■ Required action ■
How many of the lines below hold the string "Keypad"? Say only the number.
***** Source data
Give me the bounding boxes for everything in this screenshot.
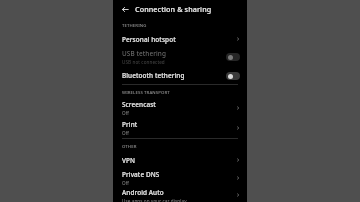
button[interactable]: Personal hotspot (113, 31, 247, 47)
staticText: OTHER (122, 143, 137, 149)
button[interactable]: Back (120, 4, 131, 15)
staticText: Off (122, 180, 130, 186)
button[interactable]: Screencast (113, 98, 247, 118)
staticText: Screencast (122, 100, 156, 109)
staticText: USB not connected (122, 59, 165, 65)
staticText: Android Auto (122, 188, 164, 197)
staticText: Print (122, 120, 138, 129)
staticText: Off (122, 110, 130, 116)
button[interactable]: Android Auto (113, 188, 247, 202)
staticText: TETHERING (122, 22, 147, 28)
button[interactable]: Bluetooth tethering (113, 67, 247, 84)
button[interactable]: Private DNS (113, 168, 247, 188)
staticText: Private DNS (122, 170, 160, 179)
staticText: Personal hotspot (122, 35, 176, 44)
staticText: Connection & sharing (135, 4, 212, 14)
button[interactable]: Toggle (226, 72, 240, 80)
staticText: Off (122, 130, 130, 136)
staticText: VPN (122, 156, 136, 165)
button[interactable]: VPN (113, 152, 247, 168)
button[interactable]: Print (113, 118, 247, 138)
button[interactable]: USB tethering (113, 47, 247, 67)
staticText: Bluetooth tethering (122, 71, 185, 80)
staticText: WIRELESS TRANSPORT (122, 89, 170, 95)
button[interactable]: Toggle (226, 53, 240, 61)
staticText: Use apps on your car display (122, 198, 187, 202)
staticText: USB tethering (122, 49, 167, 58)
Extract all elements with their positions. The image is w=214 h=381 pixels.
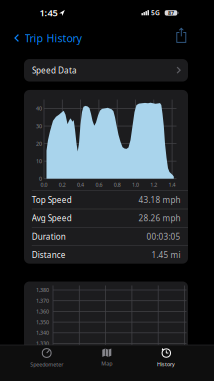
staticText: 1,380 <box>36 286 49 294</box>
button[interactable]: Speedometer <box>30 348 63 368</box>
staticText: 30 <box>36 123 42 130</box>
staticText: 1,340 <box>36 329 49 336</box>
staticText: History <box>157 361 175 368</box>
staticText: 0.0 <box>40 181 48 188</box>
staticText: 1:45 <box>40 6 58 19</box>
staticText: 0.2 <box>59 181 66 188</box>
staticText: 1.0 <box>132 181 139 188</box>
staticText: 10 <box>36 158 42 165</box>
staticText: 20 <box>36 140 42 147</box>
staticText: 87 <box>168 9 174 16</box>
button[interactable]: History <box>157 348 175 368</box>
staticText: 0.6 <box>95 181 102 188</box>
staticText: 1,370 <box>36 297 49 304</box>
staticText: 0.8 <box>114 181 121 188</box>
staticText: Trip History <box>24 31 82 45</box>
staticText: Map <box>101 360 112 367</box>
button[interactable]: Speed Data <box>24 59 188 82</box>
staticText: Speedometer <box>30 361 63 368</box>
staticText: 1,350 <box>36 319 49 326</box>
button[interactable] <box>176 28 186 43</box>
staticText: 1,330 <box>36 340 49 347</box>
staticText: 1,360 <box>36 308 49 315</box>
staticText: Top Speed <box>32 194 72 206</box>
button[interactable]: Trip History <box>14 30 84 46</box>
staticText: Speed Data <box>32 65 77 76</box>
staticText: 00:03:05 <box>146 231 180 242</box>
staticText: Duration <box>32 231 66 242</box>
staticText: 0 <box>39 175 42 182</box>
staticText: 1.2 <box>150 181 157 188</box>
button[interactable]: Map <box>101 348 112 367</box>
staticText: 1.45 mi <box>152 249 180 260</box>
staticText: 43.18 mph <box>138 194 180 206</box>
staticText: Avg Speed <box>32 213 72 224</box>
staticText: 0.4 <box>77 181 84 188</box>
staticText: 5G <box>151 8 160 17</box>
staticText: 40 <box>36 105 42 112</box>
staticText: Distance <box>32 249 66 260</box>
staticText: 1.4 <box>169 181 176 188</box>
staticText: 28.26 mph <box>138 213 180 224</box>
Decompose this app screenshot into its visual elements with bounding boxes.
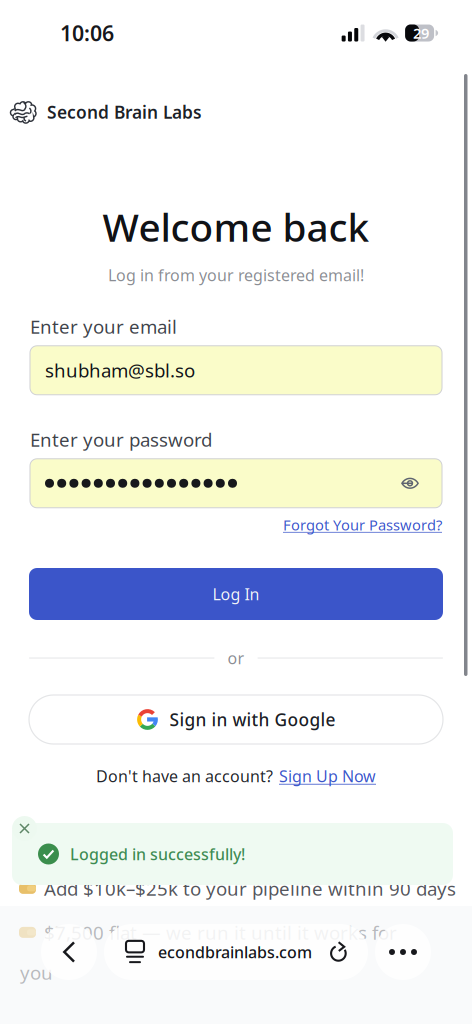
staticText: Log In <box>212 583 260 605</box>
staticText: or <box>228 647 244 669</box>
staticText: Enter your email <box>30 314 177 339</box>
staticText: Don't have an account? <box>96 765 273 787</box>
staticText: Enter your password <box>30 427 212 452</box>
staticText: econdbrainlabs.com <box>158 941 312 963</box>
staticText: Logged in successfully! <box>70 843 245 865</box>
button[interactable]: Back <box>41 924 97 980</box>
staticText: Second Brain Labs <box>47 100 202 124</box>
staticText: you <box>20 960 53 985</box>
button[interactable]: Sign in with Google <box>29 695 443 744</box>
staticText: Sign in with Google <box>170 708 336 731</box>
staticText: Forgot Your Password? <box>283 515 442 534</box>
staticText: $7,500 flat — we run it until it works f… <box>44 920 397 945</box>
button[interactable]: Reader <box>120 932 150 972</box>
staticText: Welcome back <box>102 201 370 252</box>
button[interactable]: Close <box>12 816 37 841</box>
button[interactable]: Forgot Your Password? <box>283 513 442 536</box>
staticText: Sign Up Now <box>279 765 376 787</box>
button[interactable]: Sign Up Now <box>279 765 376 787</box>
button[interactable]: Reload <box>326 932 352 972</box>
button[interactable]: Log In <box>29 568 443 620</box>
staticText: shubham@sbl.so <box>45 358 195 383</box>
staticText: 10:06 <box>60 19 114 47</box>
staticText: Log in from your registered email! <box>108 264 364 286</box>
staticText: Add $10k–$25k to your pipeline within 90… <box>44 876 456 901</box>
button[interactable]: More <box>375 924 431 980</box>
staticText: 29 <box>413 23 429 43</box>
button[interactable]: Show password <box>395 468 425 498</box>
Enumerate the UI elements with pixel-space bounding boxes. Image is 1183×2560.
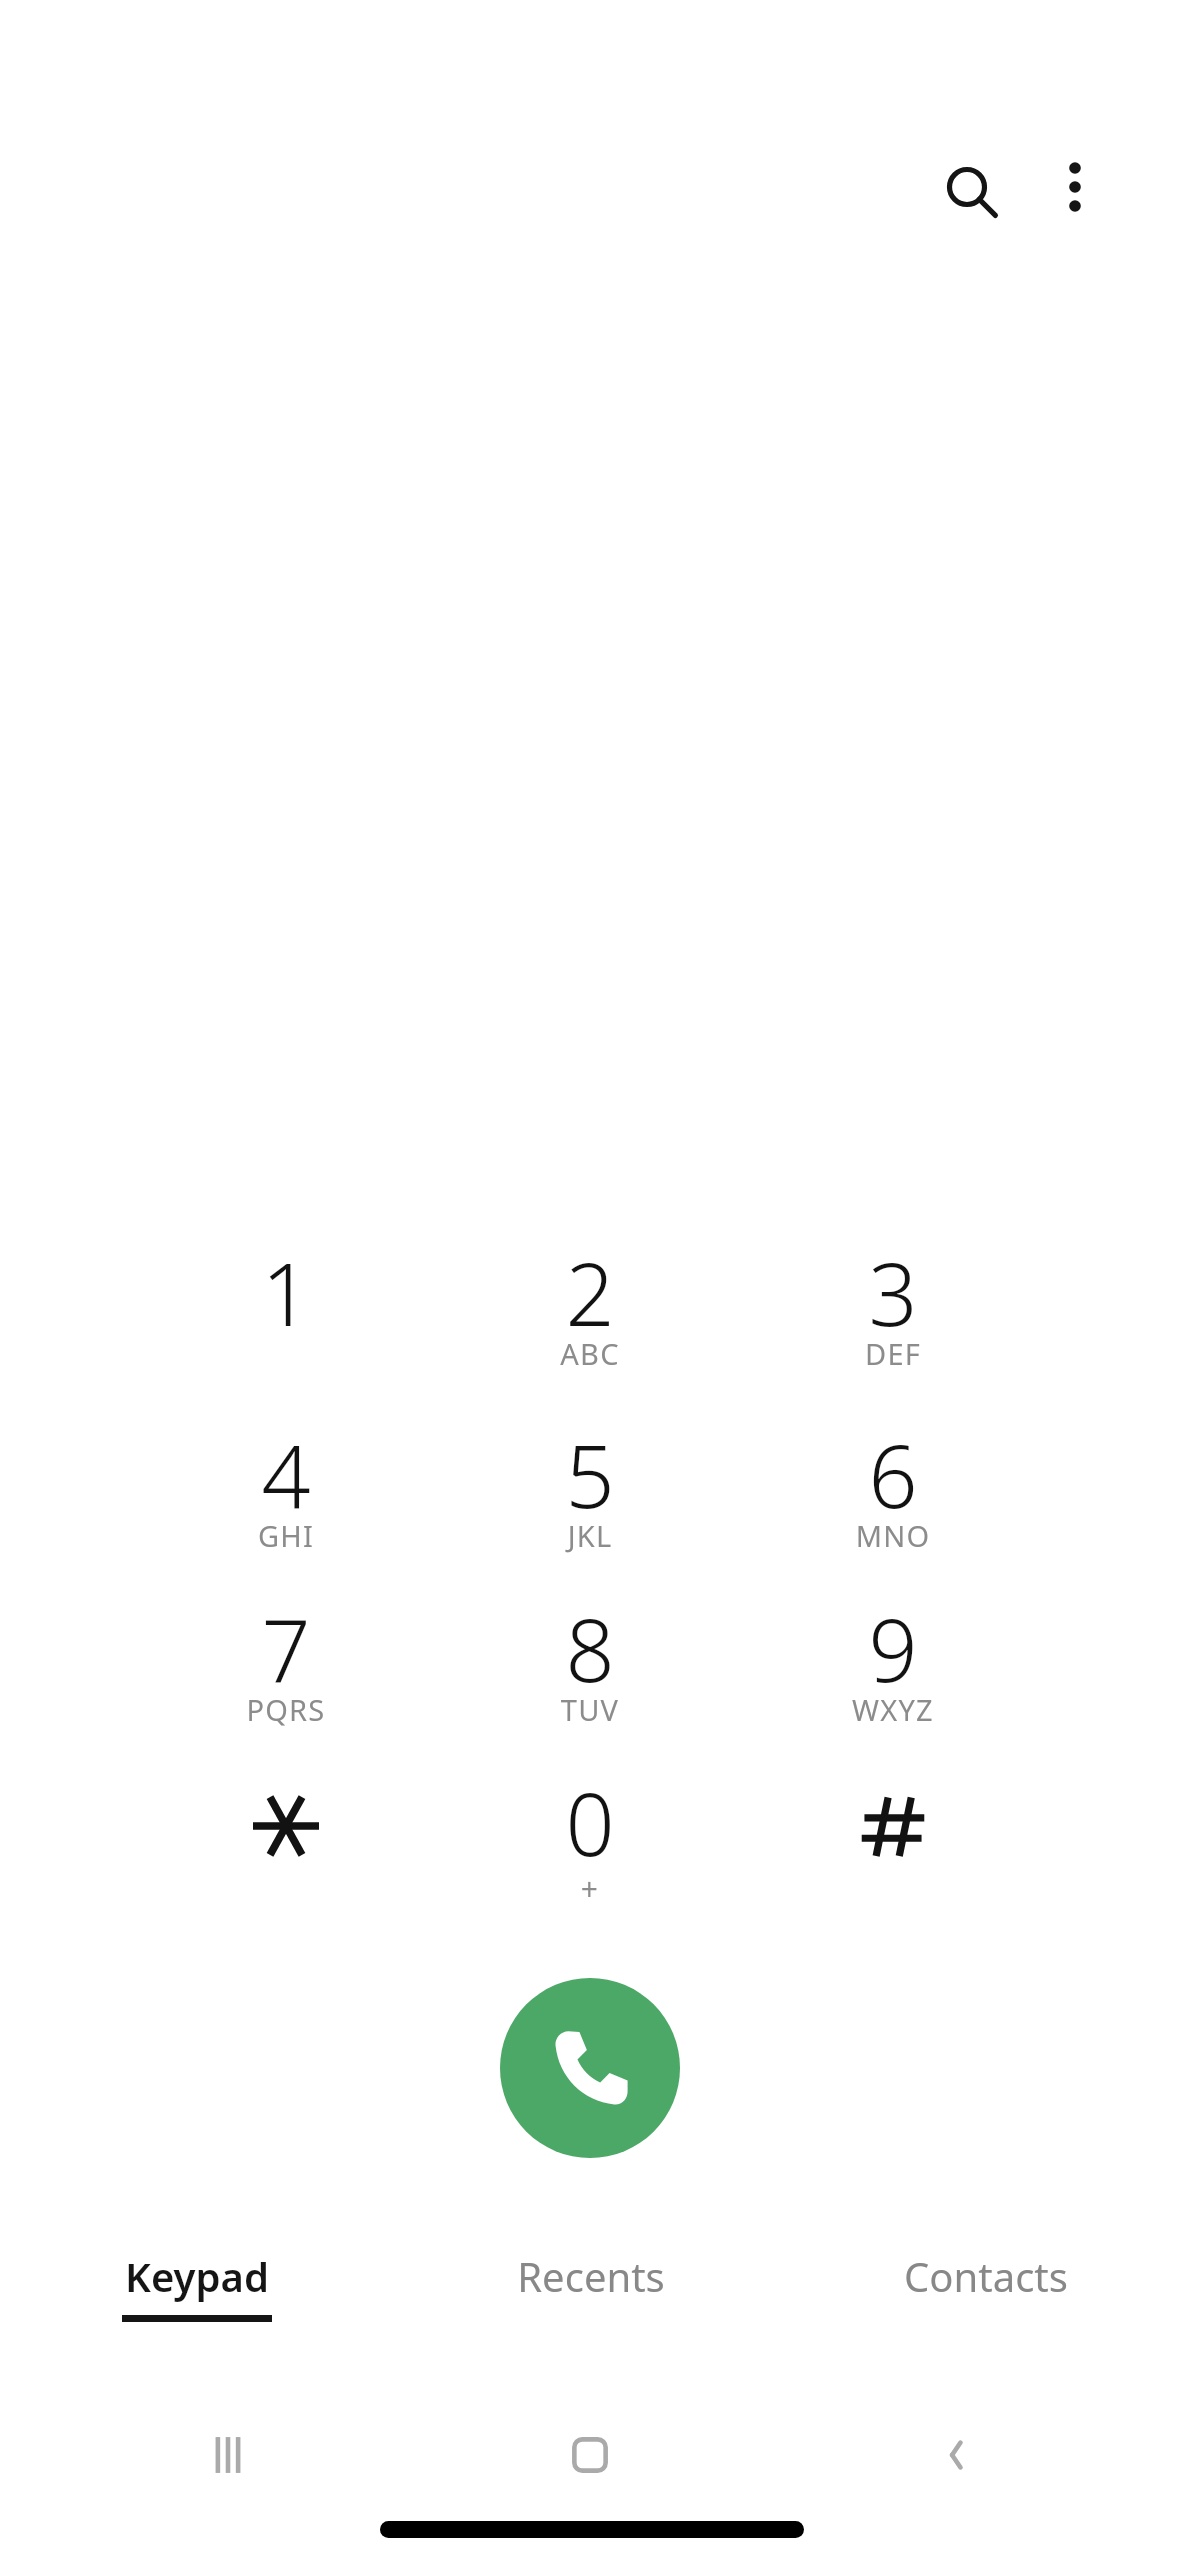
button[interactable]: Home bbox=[530, 2395, 650, 2515]
button[interactable]: Star bbox=[166, 1737, 406, 1915]
staticText: Recents bbox=[517, 2249, 665, 2303]
button[interactable]: Pound bbox=[773, 1737, 1013, 1915]
staticText: 4 bbox=[166, 1416, 406, 1533]
staticText: 8 bbox=[470, 1590, 710, 1707]
staticText: MNO bbox=[773, 1516, 1013, 1555]
button[interactable]: Call bbox=[500, 1978, 680, 2158]
button[interactable]: 4 bbox=[166, 1416, 406, 1594]
button[interactable]: Recent apps bbox=[168, 2395, 288, 2515]
staticText: + bbox=[470, 1868, 710, 1909]
button[interactable]: 3 bbox=[773, 1234, 1013, 1412]
staticText: Keypad bbox=[125, 2249, 269, 2303]
button[interactable]: Search bbox=[922, 142, 1014, 234]
staticText: WXYZ bbox=[773, 1690, 1013, 1729]
button[interactable]: 9 bbox=[773, 1590, 1013, 1768]
button[interactable]: More options bbox=[1029, 142, 1121, 234]
button[interactable]: Contacts bbox=[789, 2220, 1183, 2350]
staticText: 6 bbox=[773, 1416, 1013, 1533]
staticText: GHI bbox=[166, 1516, 406, 1555]
button[interactable]: Keypad bbox=[0, 2220, 394, 2350]
button[interactable]: 5 bbox=[470, 1416, 710, 1594]
staticText: ABC bbox=[470, 1334, 710, 1373]
staticText: DEF bbox=[773, 1334, 1013, 1373]
button[interactable]: 6 bbox=[773, 1416, 1013, 1594]
staticText: PQRS bbox=[166, 1690, 406, 1729]
button[interactable]: 8 bbox=[470, 1590, 710, 1768]
staticText: TUV bbox=[470, 1690, 710, 1729]
staticText: 7 bbox=[166, 1590, 406, 1707]
button[interactable]: Recents bbox=[394, 2220, 788, 2350]
staticText: 9 bbox=[773, 1590, 1013, 1707]
button[interactable]: 0 bbox=[470, 1764, 710, 1942]
staticText: 2 bbox=[470, 1234, 710, 1351]
button[interactable]: Back bbox=[895, 2395, 1015, 2515]
button[interactable]: 7 bbox=[166, 1590, 406, 1768]
button[interactable]: 1 bbox=[166, 1234, 406, 1412]
staticText: 5 bbox=[470, 1416, 710, 1533]
staticText: JKL bbox=[470, 1516, 710, 1555]
button[interactable]: 2 bbox=[470, 1234, 710, 1412]
staticText: Contacts bbox=[904, 2249, 1068, 2303]
staticText: 0 bbox=[470, 1764, 710, 1881]
staticText: 3 bbox=[773, 1234, 1013, 1351]
staticText: 1 bbox=[166, 1234, 406, 1351]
**********
■ Result of this task ■
2